> **TASK STATEMENT**: Set out each line from the following listing that includes the word "what".

> **THE DATA**:

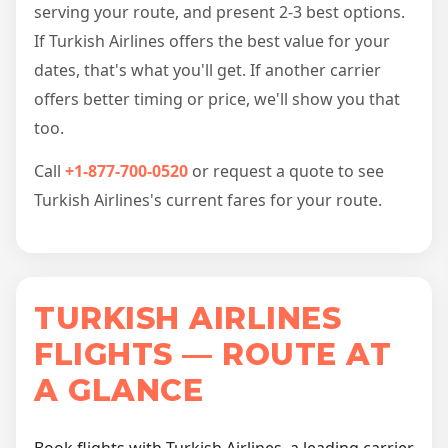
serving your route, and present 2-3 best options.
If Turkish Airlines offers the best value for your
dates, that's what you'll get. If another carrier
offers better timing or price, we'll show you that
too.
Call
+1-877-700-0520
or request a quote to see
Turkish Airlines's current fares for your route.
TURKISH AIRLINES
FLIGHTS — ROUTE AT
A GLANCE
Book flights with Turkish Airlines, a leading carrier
==
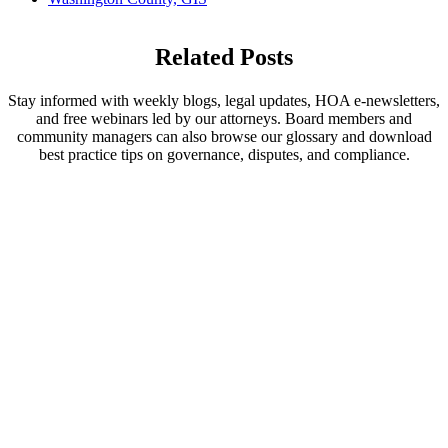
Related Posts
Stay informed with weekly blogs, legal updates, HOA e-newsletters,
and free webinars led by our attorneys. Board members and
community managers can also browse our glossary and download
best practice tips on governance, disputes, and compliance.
--
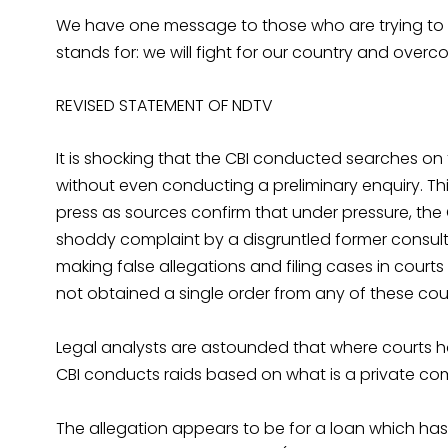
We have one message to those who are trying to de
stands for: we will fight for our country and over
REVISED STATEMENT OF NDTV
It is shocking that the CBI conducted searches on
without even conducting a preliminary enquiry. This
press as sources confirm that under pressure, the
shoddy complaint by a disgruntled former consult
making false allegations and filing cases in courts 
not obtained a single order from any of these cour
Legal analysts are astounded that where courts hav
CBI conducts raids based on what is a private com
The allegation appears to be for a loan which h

> **RESULT BELOW**:
dates, that's what you'll get. If another carrier
CBI conducts raids based on what is a private com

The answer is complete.